Sur le site Quartz, un journaliste se pose à haute voix une question épineuse d’éducation contemporaine: dans quelle mesure peut-on jurer devant ses enfants et, question subsidiaire, ces derniers peuvent-ils être autorisés à employer des gros mots?
Derrière la réponse à cette question se dessine une manière nouvelle de composer avec les normes sociales, de s'y conformer ou de les détourner –à tout le moins, d'en avoir l'air.
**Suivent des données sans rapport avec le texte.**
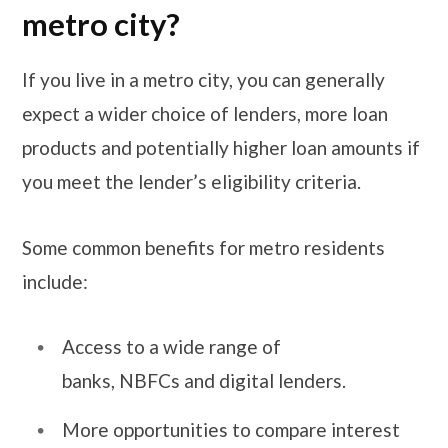
metro city?
If you live in a metro city, you can generally
expect a wider choice of lenders, more loan
products and potentially higher loan amounts if
you meet the lender’s eligibility criteria.
Some common benefits for metro residents
include:
Access to a wide range of
banks, NBFCs and digital lenders.
More opportunities to compare interest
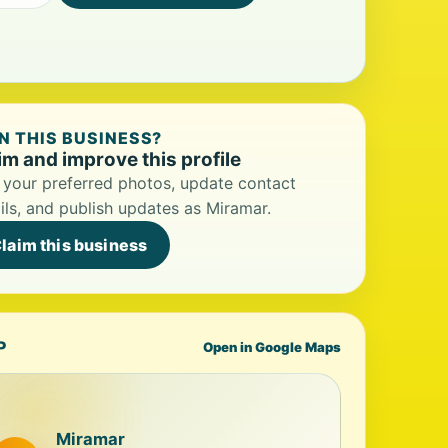
 THIS BUSINESS?
im and improve this profile
your preferred photos, update contact
ils, and publish updates as Miramar.
laim this business
P
Open in Google Maps
Miramar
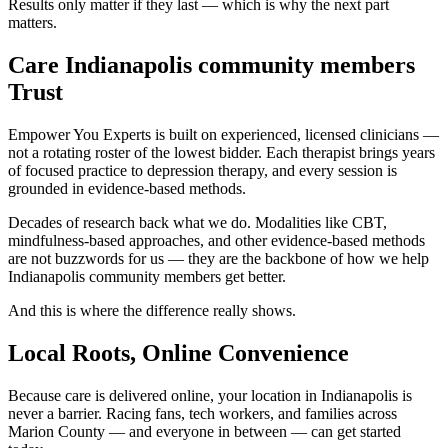
Results only matter if they last — which is why the next part
matters.
Care Indianapolis community members
Trust
Empower You Experts is built on experienced, licensed clinicians —
not a rotating roster of the lowest bidder. Each therapist brings years
of focused practice to depression therapy, and every session is
grounded in evidence-based methods.
Decades of research back what we do. Modalities like CBT,
mindfulness-based approaches, and other evidence-based methods
are not buzzwords for us — they are the backbone of how we help
Indianapolis community members get better.
And this is where the difference really shows.
Local Roots, Online Convenience
Because care is delivered online, your location in Indianapolis is
never a barrier. Racing fans, tech workers, and families across
Marion County — and everyone in between — can get started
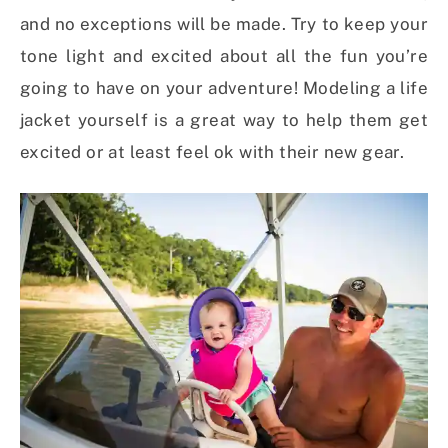
and no exceptions will be made. Try to keep your
tone light and excited about all the fun you’re
going to have on your adventure! Modeling a life
jacket yourself is a great way to help them get
excited or at least feel ok with their new gear.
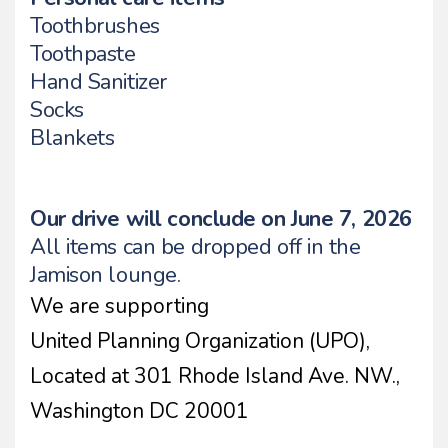
Toothbrushes
Toothpaste
Hand Sanitizer
Socks
Blankets
Our drive will conclude on June 7, 2026
All items can be dropped off in the
Jamison lounge.
We are supporting
United Planning Organization (UPO),
Located at 301 Rhode Island Ave. NW.,
Washington DC 20001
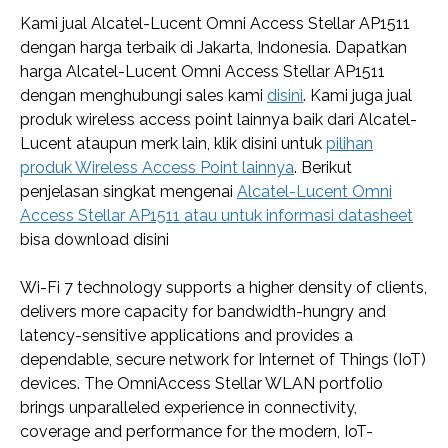
Kami jual Alcatel-Lucent Omni Access Stellar AP1511
dengan harga terbaik di Jakarta, Indonesia. Dapatkan
harga Alcatel-Lucent Omni Access Stellar AP1511
dengan menghubungi sales kami
disini
. Kami juga jual
produk wireless access point lainnya baik dari Alcatel-
Lucent ataupun merk lain, klik disini untuk
pilihan
produk Wireless Access Point lainnya
. Berikut
penjelasan singkat mengenai
Alcatel-Lucent Omni
Access Stellar AP1511 atau untuk informasi datasheet
bisa download disini
Wi-Fi 7 technology supports a higher density of clients,
delivers more capacity for bandwidth-hungry and
latency-sensitive applications and provides a
dependable, secure network for Internet of Things (IoT)
devices. The OmniAccess Stellar WLAN portfolio
brings unparalleled experience in connectivity,
coverage and performance for the modern, IoT-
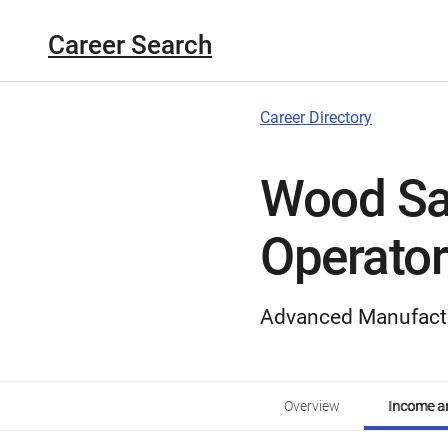
Career Search
Career Directory
Wood Sa
Operator
Advanced Manufact
Overview
Income an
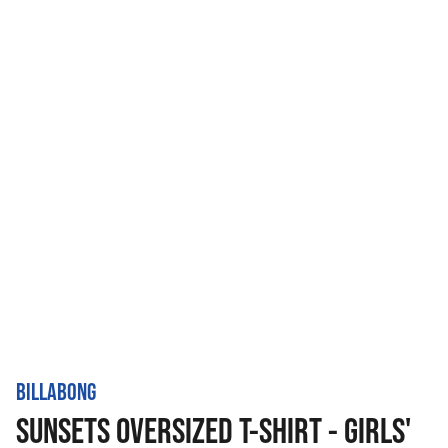
BILLABONG
SUNSETS OVERSIZED T-SHIRT - GIRLS'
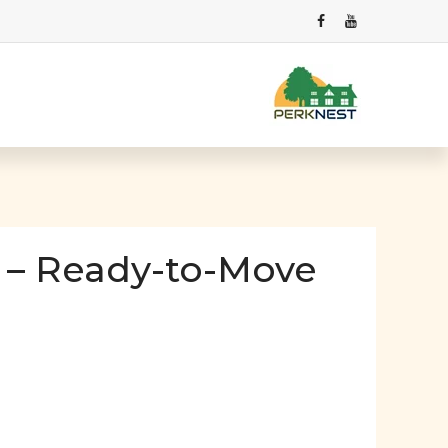
 – Ready-to-Move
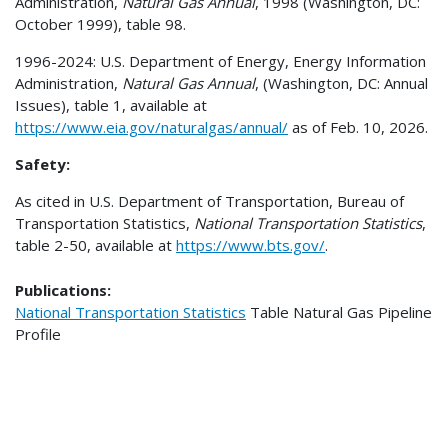
Administration,
Natural Gas Annual
, 1998 (Washington, DC:
October 1999), table 98.
1996-2024: U.S. Department of Energy, Energy Information
Administration,
Natural Gas Annual
, (Washington, DC: Annual
Issues), table 1, available at
https://www.eia.gov/naturalgas/annual/
as of Feb. 10, 2026.
Safety:
As cited in U.S. Department of Transportation, Bureau of
Transportation Statistics,
National Transportation Statistics
,
table 2-50, available at
https://www.bts.gov/
.
Publications:
National Transportation Statistics
Table
Natural Gas Pipeline
Profile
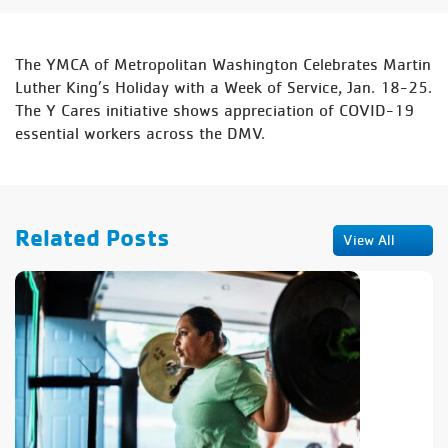
The YMCA of Metropolitan Washington Celebrates Martin
Luther King’s Holiday with a Week of Service, Jan. 18-25.
The Y Cares initiative shows appreciation of COVID-19
essential workers across the DMV.
Related Posts
View All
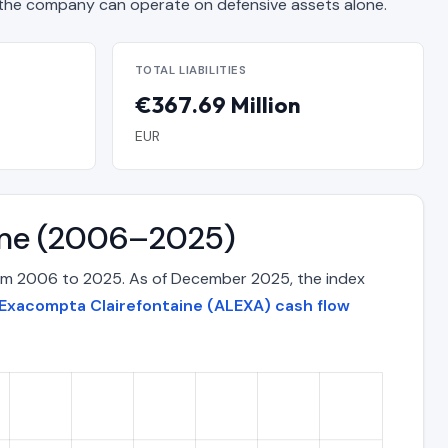
he company can operate on defensive assets alone.
TOTAL LIABILITIES
€367.69 Million
EUR
Time (2006–2025)
rom 2006 to 2025. As of December 2025, the index
Exacompta Clairefontaine (ALEXA) cash flow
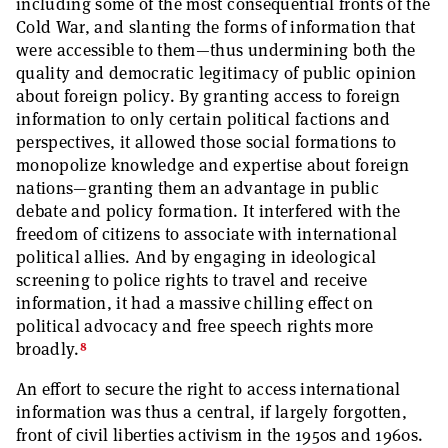
including some of the most consequential fronts of the
Cold War, and slanting the forms of information that
were accessible to them—thus undermining both the
quality and democratic legitimacy of public opinion
about foreign policy. By granting access to foreign
information to only certain political factions and
perspectives, it allowed those social formations to
monopolize knowledge and expertise about foreign
nations—granting them an advantage in public
debate and policy formation. It interfered with the
freedom of citizens to associate with international
political allies. And by engaging in ideological
screening to police rights to travel and receive
information, it had a massive chilling effect on
political advocacy and free speech rights more
8
broadly.
An effort to secure the right to access international
information was thus a central, if largely forgotten,
front of civil liberties activism in the 1950s and 1960s.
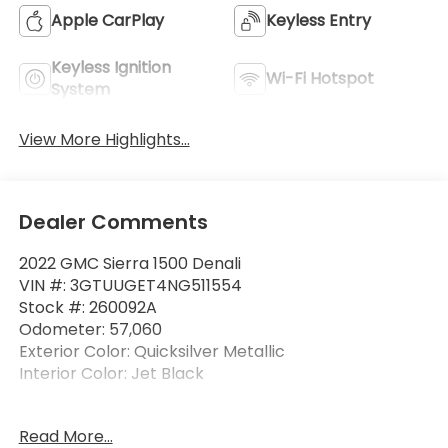
Apple CarPlay
Keyless Entry
Keyless Ignition
Wi-Fi Hotspot
System
View More Highlights...
Dealer Comments
2022 GMC Sierra 1500 Denali
VIN #: 3GTUUGET4NG511554
Stock #: 260092A
Odometer: 57,060
Exterior Color: Quicksilver Metallic
Interior Color: Jet Black
No Accidents!
Read More...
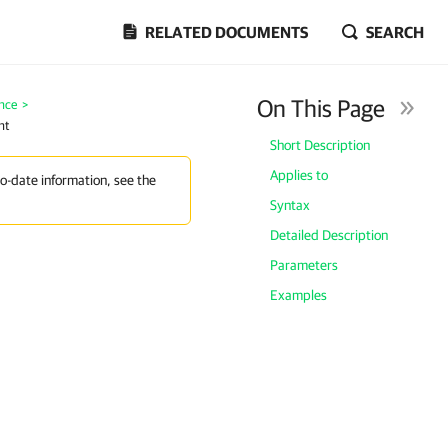
RELATED DOCUMENTS
SEARCH
On This Page
nce
>
nt
Short Description
Applies to
to-date information, see the
Syntax
Detailed Description
Parameters
Examples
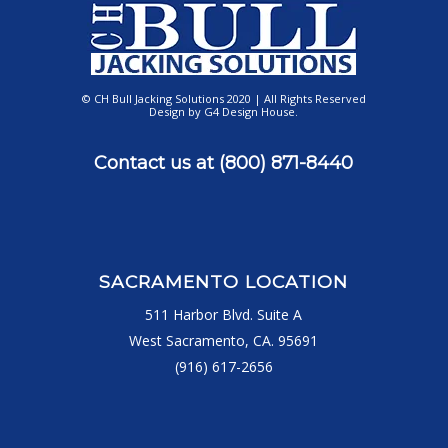
© CH Bull Jacking Solutions 2020 | All Rights Reserved
Design by
G4 Design House
.
Contact us at
(800) 871-8440
SACRAMENTO LOCATION
511 Harbor Blvd. Suite A
West Sacramento, CA. 95691
(916) 617-2656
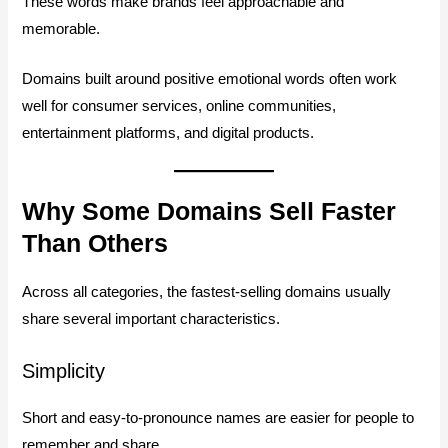
These words make brands feel approachable and
memorable.
Domains built around positive emotional words often work
well for consumer services, online communities,
entertainment platforms, and digital products.
Why Some Domains Sell Faster
Than Others
Across all categories, the fastest-selling domains usually
share several important characteristics.
Simplicity
Short and easy-to-pronounce names are easier for people to
remember and share.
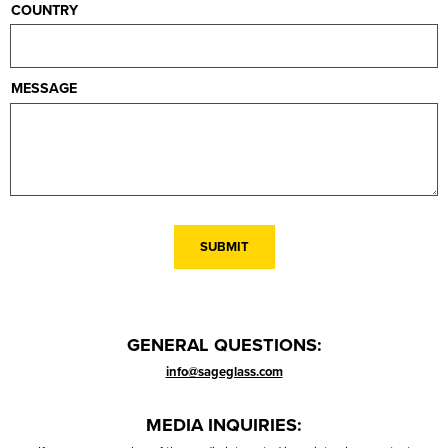
COUNTRY
MESSAGE
GENERAL QUESTIONS:
info@sageglass.com
MEDIA INQUIRIES:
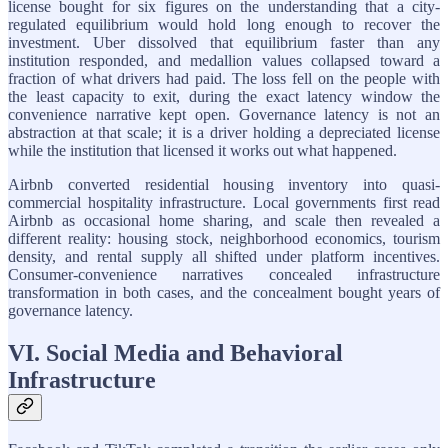
license bought for six figures on the understanding that a city-
regulated equilibrium would hold long enough to recover the
investment. Uber dissolved that equilibrium faster than any
institution responded, and medallion values collapsed toward a
fraction of what drivers had paid. The loss fell on the people with
the least capacity to exit, during the exact latency window the
convenience narrative kept open. Governance latency is not an
abstraction at that scale; it is a driver holding a depreciated license
while the institution that licensed it works out what happened.
Airbnb converted residential housing inventory into quasi-
commercial hospitality infrastructure. Local governments first read
Airbnb as occasional home sharing, and scale then revealed a
different reality: housing stock, neighborhood economics, tourism
density, and rental supply all shifted under platform incentives.
Consumer-convenience narratives concealed infrastructure
transformation in both cases, and the concealment bought years of
governance latency.
VI. Social Media and Behavioral
Infrastructure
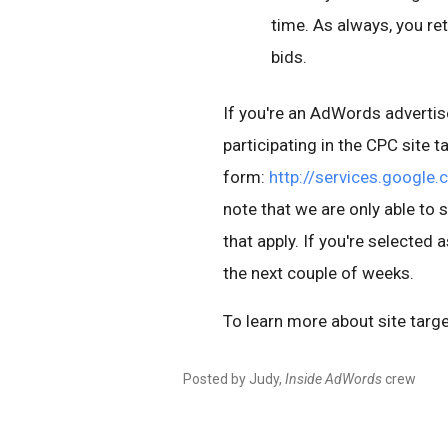
time. As always, you ret
bids.
If you're an AdWords advertise
participating in the CPC site t
form:
http://services.google
note that we are only able to 
that apply. If you're selected 
the next couple of weeks.
To learn more about site targe
Posted by Judy,
Inside AdWords
crew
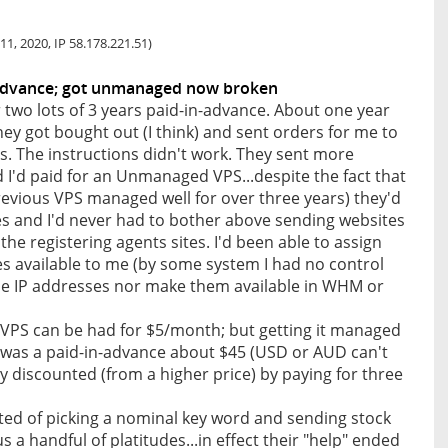
11, 2020, IP 58.178.221.51)
 advance; got unmanaged now broken
two lots of 3 years paid-in-advance. About one year
hey got bought out (I think) and sent orders for me to
s. The instructions didn't work. They sent more
I'd paid for an Unmanaged VPS...despite the fact that
previous VPS managed well for over three years) they'd
s and I'd never had to bother above sending websites
 the registering agents sites. I'd been able to assign
es available to me (by some system I had no control
hose IP addresses nor make them available in WHM or
S can be had for $5/month; but getting it managed
 was a paid-in-advance about $45 (USD or AUD can't
 discounted (from a higher price) by paying for three
ted of picking a nominal key word and sending stock
us a handful of platitudes...in effect their "help" ended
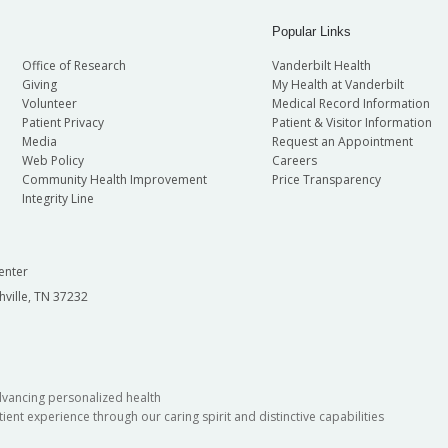
Popular Links
Office of Research
Vanderbilt Health
Giving
My Health at Vanderbilt
Volunteer
Medical Record Information
Patient Privacy
Patient & Visitor Information
Media
Request an Appointment
Web Policy
Careers
Community Health Improvement
Price Transparency
Integrity Line
enter
hville, TN 37232
dvancing personalized health
ient experience through our caring spirit and distinctive capabilities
Selon Michael Adams, auteur d’une défense des insanités publiée non chez un éditeur spécialisé dans l’humour mais aux Oxford University Press à paraître à la rentrée 2016, les gros mots répondent à une fonction sociale bien précise qui est de renforcer les relations à l’intérieur du groupe. Car on jure entre gens qui se respectent et se font confiance, là où au contraire on se contrôlera pour obéir aux convenances du langage dans des cercles plus formels. «Il y a de l'intimité dans le fait de jurer, écrit l'auteur de l'article, précisément parce que vous savez que vous n'êtes pas censés le faire.»
Source: Oxford University Press.
Les gardiens d’une langue expurgée de ses grossièretés et vulgarités font valoir que la communication verbale peut s’en passer sans perdre une once d’information convoyée par les mots. Mais est-ce réellement le cas? Michael Adams défend à l’inverse de cette conception utilitaire du langage, le charme esthétique des jurons, quand ils sont employés par des orfèvres de la langue qui savent en jouer et en faire une forme de discipline littéraire à part.
Faut-il pour autant encourager les enfants à employer des gros mots? Pas dans les cadres dans lesquels ils sont proscrits, souligne l’auteur en rappelant le paradoxe des gros mots, qui est que leur attrait réside dans leur caractère transgressif. Ils doivent garder une part de leur «innacceptabilité sociale», poursuit l’auteur, car dans le cas contraire ils deviendraient des «mots normaux».
Et de conclure par cette pirouette:
«Si vous enseignez à vos enfants à employer des gros mots, vous devez leur apprendre que ce n’est pas quelque chose qu’ils sont censés faire. Car dans le cas contraire, comment sauront-ils comment le faire correctement?»